Myth Reworked - Badly

I read the blurb for this book and it sounded so good that I bought it without waiting for my monthly credits. I shouldn't have bothered.

The first few chapters are exciting, making the reader want to race on to find out how the plot is going to develop. Unfortunately, the rest of the book fails to live up to this promising beginning. The first mistake is that the current day mystery is wrapped around a dramatised tale of Plato's visit to Italy; the narratives in no way mirror each other and the author should have concentrated on just one.

The Plato story is one that has been revisited many, many times over the last two and a half millennia. Everything that could possibly have been said has been said and the author should have left well alone. The other strand of the book is basically a modern day version of the "Orpheus and Euridice" myth. Again, this has been done to death over the centuries and this is not one of the better versions. It starts well, but fizzles out and even the ending is predictable and not particularly well plotted out.
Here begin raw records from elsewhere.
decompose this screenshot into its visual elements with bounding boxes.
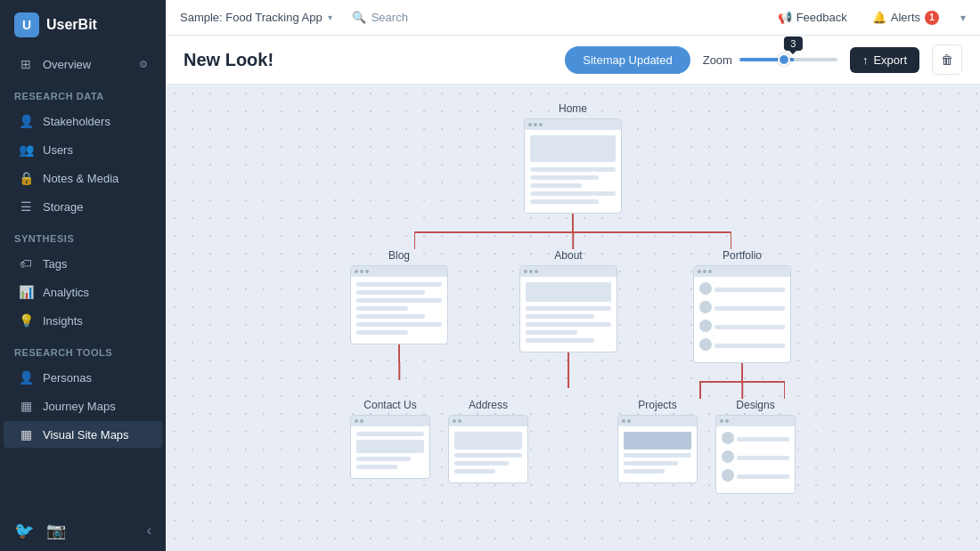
portfolio-node: Portfolio: [671, 249, 813, 399]
feedback-button[interactable]: 📢 Feedback: [771, 7, 854, 28]
sidebar-item-insights[interactable]: 💡 Insights: [4, 307, 162, 334]
tags-icon: 🏷: [18, 256, 34, 271]
sidebar-overview-label: Overview: [43, 58, 91, 71]
sidebar-notes-label: Notes & Media: [43, 172, 118, 185]
sidebar-item-personas[interactable]: 👤 Personas: [4, 364, 162, 391]
designs-label: Designs: [736, 399, 774, 411]
content-header: New Look! Sitemap Updated Zoom 3 ↑ Expor…: [166, 36, 980, 85]
designs-node: Designs: [715, 399, 796, 494]
blog-card[interactable]: [350, 265, 448, 344]
collapse-icon[interactable]: ‹: [147, 523, 151, 539]
alert-badge: 1: [925, 11, 939, 25]
home-card[interactable]: [524, 118, 622, 214]
sidebar: U UserBit ⊞ Overview ⚙ Research Data 👤 S…: [0, 0, 166, 551]
blog-label: Blog: [388, 249, 410, 262]
portfolio-label: Portfolio: [723, 249, 762, 262]
portfolio-card[interactable]: [693, 265, 791, 363]
project-title-text: Sample: Food Tracking App: [180, 11, 323, 24]
export-icon: ↑: [862, 53, 869, 67]
sitemap-updated-toast: Sitemap Updated: [565, 46, 690, 74]
h-connector-l1: [332, 231, 813, 249]
visual-site-maps-icon: ▦: [18, 427, 34, 442]
search-label: Search: [372, 11, 408, 24]
sidebar-item-analytics[interactable]: 📊 Analytics: [4, 279, 162, 305]
sidebar-item-users[interactable]: 👥 Users: [4, 136, 162, 163]
home-label: Home: [559, 102, 587, 115]
instagram-icon[interactable]: 📷: [46, 521, 66, 540]
export-button[interactable]: ↑ Export: [850, 47, 919, 73]
address-label: Address: [469, 399, 508, 411]
contact-us-card[interactable]: [350, 415, 430, 479]
portfolio-connector-down: [741, 363, 743, 381]
sidebar-bottom: 🐦 📷 ‹: [0, 510, 166, 551]
about-connector-down: [568, 352, 569, 370]
topbar-chevron-icon[interactable]: ▾: [960, 12, 966, 24]
blog-node: Blog: [332, 249, 466, 399]
alerts-label: Alerts: [891, 11, 920, 24]
about-label: About: [554, 249, 582, 262]
sidebar-users-label: Users: [43, 143, 73, 157]
overview-settings-icon[interactable]: ⚙: [139, 59, 148, 70]
level-2-nodes: Contact Us Address: [350, 399, 796, 494]
zoom-slider[interactable]: [739, 58, 837, 61]
delete-icon: 🗑: [941, 53, 953, 67]
project-title[interactable]: Sample: Food Tracking App ▾: [180, 11, 332, 24]
contact-us-label: Contact Us: [363, 399, 416, 411]
home-node: Home: [524, 102, 622, 214]
export-label: Export: [873, 53, 907, 67]
users-icon: 👥: [18, 142, 34, 157]
section-label-research-tools: Research Tools: [0, 335, 166, 363]
level-1-nodes: Blog: [332, 249, 813, 399]
h-connector-blog: [332, 362, 466, 380]
sidebar-personas-label: Personas: [43, 371, 92, 385]
stakeholders-icon: 👤: [18, 114, 34, 128]
sidebar-insights-label: Insights: [43, 314, 83, 328]
designs-card[interactable]: [715, 415, 796, 494]
notes-icon: 🔒: [18, 171, 34, 185]
projects-card[interactable]: [617, 415, 698, 483]
projects-label: Projects: [638, 399, 676, 411]
page-title-area: New Look!: [184, 50, 552, 70]
contact-us-node: Contact Us: [350, 399, 430, 479]
insights-icon: 💡: [18, 313, 34, 328]
sitemap-tree: Home: [184, 102, 962, 512]
personas-icon: 👤: [18, 370, 34, 385]
overview-icon: ⊞: [18, 57, 34, 71]
analytics-icon: 📊: [18, 285, 34, 299]
page-title: New Look!: [184, 50, 552, 70]
sidebar-stakeholders-label: Stakeholders: [43, 115, 110, 128]
main-area: Sample: Food Tracking App ▾ 🔍 Search 📢 F…: [166, 0, 980, 551]
sidebar-item-stakeholders[interactable]: 👤 Stakeholders: [4, 108, 162, 134]
alerts-button[interactable]: 🔔 Alerts 1: [865, 7, 946, 28]
sidebar-item-overview[interactable]: ⊞ Overview ⚙: [4, 51, 162, 77]
sitemap-canvas[interactable]: Home: [166, 85, 980, 551]
alerts-icon: 🔔: [872, 11, 886, 24]
sidebar-journey-maps-label: Journey Maps: [43, 400, 116, 413]
feedback-icon: 📢: [778, 11, 792, 24]
sidebar-item-visual-site-maps[interactable]: ▦ Visual Site Maps: [4, 421, 162, 448]
journey-maps-icon: ▦: [18, 399, 34, 413]
sidebar-item-journey-maps[interactable]: ▦ Journey Maps: [4, 393, 162, 419]
address-card[interactable]: [448, 415, 528, 483]
sidebar-item-storage[interactable]: ☰ Storage: [4, 193, 162, 220]
address-node: Address: [448, 399, 528, 483]
app-name: UserBit: [46, 17, 97, 33]
h-connector-portfolio: [671, 381, 813, 399]
sidebar-item-tags[interactable]: 🏷 Tags: [4, 250, 162, 277]
delete-button[interactable]: 🗑: [932, 45, 962, 75]
blog-connector-down: [398, 344, 400, 362]
app-logo[interactable]: U UserBit: [0, 0, 166, 50]
root-connector: [332, 214, 813, 249]
feedback-label: Feedback: [796, 11, 847, 24]
sidebar-item-notes-media[interactable]: 🔒 Notes & Media: [4, 165, 162, 191]
twitter-icon[interactable]: 🐦: [14, 521, 34, 540]
search-button[interactable]: 🔍 Search: [343, 7, 417, 28]
zoom-control: Zoom 3: [703, 53, 837, 67]
sidebar-visual-site-maps-label: Visual Site Maps: [43, 428, 129, 442]
zoom-slider-wrapper: 3: [739, 58, 837, 61]
section-label-synthesis: Synthesis: [0, 221, 166, 249]
sidebar-storage-label: Storage: [43, 200, 84, 214]
storage-icon: ☰: [18, 199, 34, 214]
about-card[interactable]: [519, 265, 617, 352]
zoom-label: Zoom: [703, 53, 732, 67]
In the book's defence, the narrators did a sterling job. The exception to this is the quotation from Plato read at the beginning of each strand of that part of the story; it was recorded using an echo chamber mike and made it sound like the start of a cheap rock music track (an album track at that!). This was totally unnecessary.

In summary, this book attempts to be too many things and, as is usual with such things, fails to do any of them well.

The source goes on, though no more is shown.